Real-time model inference with Inference Loop

Featurizer utilizes Ray Serve to help users do real-time inference and provides an InferenceLoop abstraction to do asynchronous inference on streaming data.

This allows to bypass a typical MLOps approach of creating Docker containers and FastAPI services and all the burden of maintaining relevant infrastructure.

InferenceLoop

InferenceLoop is a class providing a mechanism for continuous model polling and latest request result storage for downstream processing. In a nutshell it is a separate actor/process that continuously sends requests to a model and outputs last results. When used in offline mode, users can provide Clock instance to synchronize time between Featurizer event processing pipelines and inference.
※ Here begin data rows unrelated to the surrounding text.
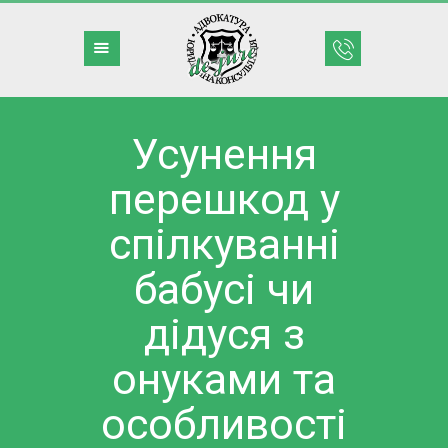
Усунення
перешкод у
– ГОЛОВНА
спілкуванні
– ДІЯЛЬНІСТЬ
– КРЕДИТИ
бабусі чи
– КОМАНДА
дідуся з
– ПРИКЛАДИ
– БЛОГ
онуками та
– КОНТАКТИ
особливості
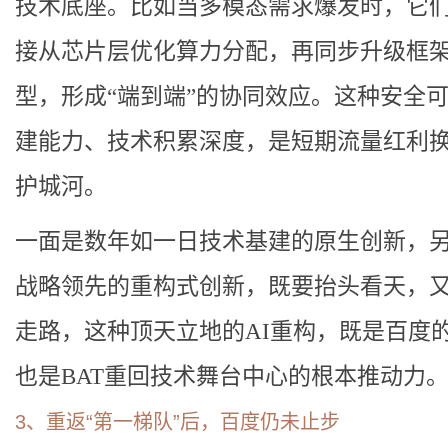
技术底座。比如当多模态需求爆发时，它
接从芯片层优化算力分配，再同步升级框
型，形成“端到端”的协同效应。这种安全
建能力、技术积累深度，是短期流量红利
护城河。
一面是数年如一日技术基建的原生创新，
战略领先的重构式创新，既要抬头看天，
走路，这种顶天立地的AI重构，既是百度
也是BAT重回技术舞台中心的根本推动力
3、重返“第一梯队”后，百度仍未止步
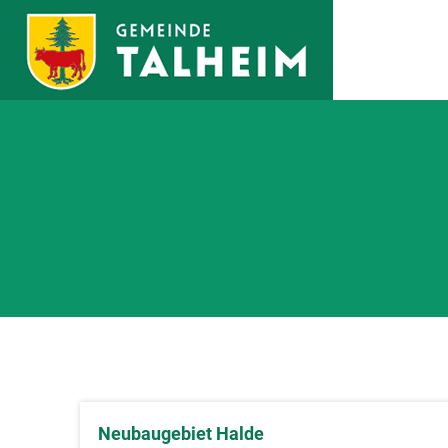
Zum Hauptinhalt springen
Neubaugebiet Halde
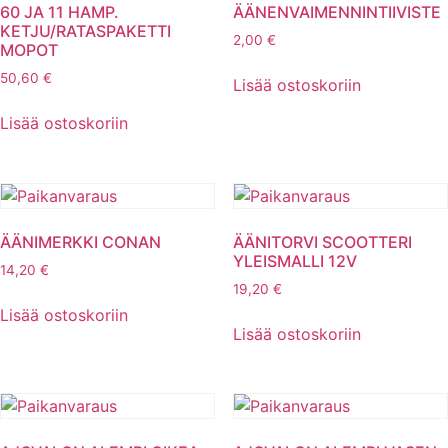
60 JA 11 HAMP.
ÄÄNENVAIMENNINTIIVISTE
KETJU/RATASPAKETTI
2,00
€
MOPOT
50,60
€
Lisää ostoskoriin
Lisää ostoskoriin
ÄÄNIMERKKI CONAN
ÄÄNITORVI SCOOTTERI
YLEISMALLI 12V
14,20
€
19,20
€
Lisää ostoskoriin
Lisää ostoskoriin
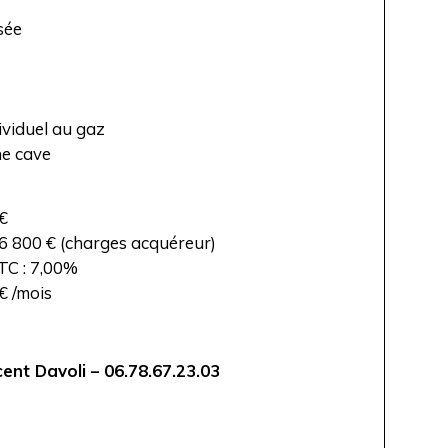
sée
ividuel au gaz
e cave
 €
6 800 € (charges acquéreur)
C : 7,00%
€ /mois
cent Davoli – 06.78.67.23.03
Some notable benefits of this approach:

No need to maintain model containerization pipelines, FastAPI services and model registries. Deploy with simple Python API or yaml
Integration with MLFlow
Asynchronous inference allows for real-time processing without blocking on model-related calculations
Scalable inference using adjustable num_replicas, indicating number of inference workers
Decouples event processing and inference
Use of special hardware (i.e. GPUs)

Inference Configuration

When running an InferenceLoop in different scenarios (real-time Featurizer pipeline or Backtester), users can configure certain options

deployment_name - optional Ray Serve Deployment name
model_uri - path to model's artifacts as stored in MLFlow artifact storage
predictor_class_name - Ray Serve predictor type (ex. XGBoostPredictor)
num_replicas - number of Inference Actors to be used for this loop. Requests to workers are evenly distributed (i.e. round-robin) via http-proxy actor

InferenceConfigYAML

class InferenceConfig(BaseModel):
    deployment_name: Optional[str]
    model_uri: str
    predictor_class_name: str
    num_replicas: int

...
inference_config:
  model_uri: <your-best-model-uri>
  predictor_class_name: 'XGBoostPredictor'
  num_replicas: <number-of-predictor-replicas>
...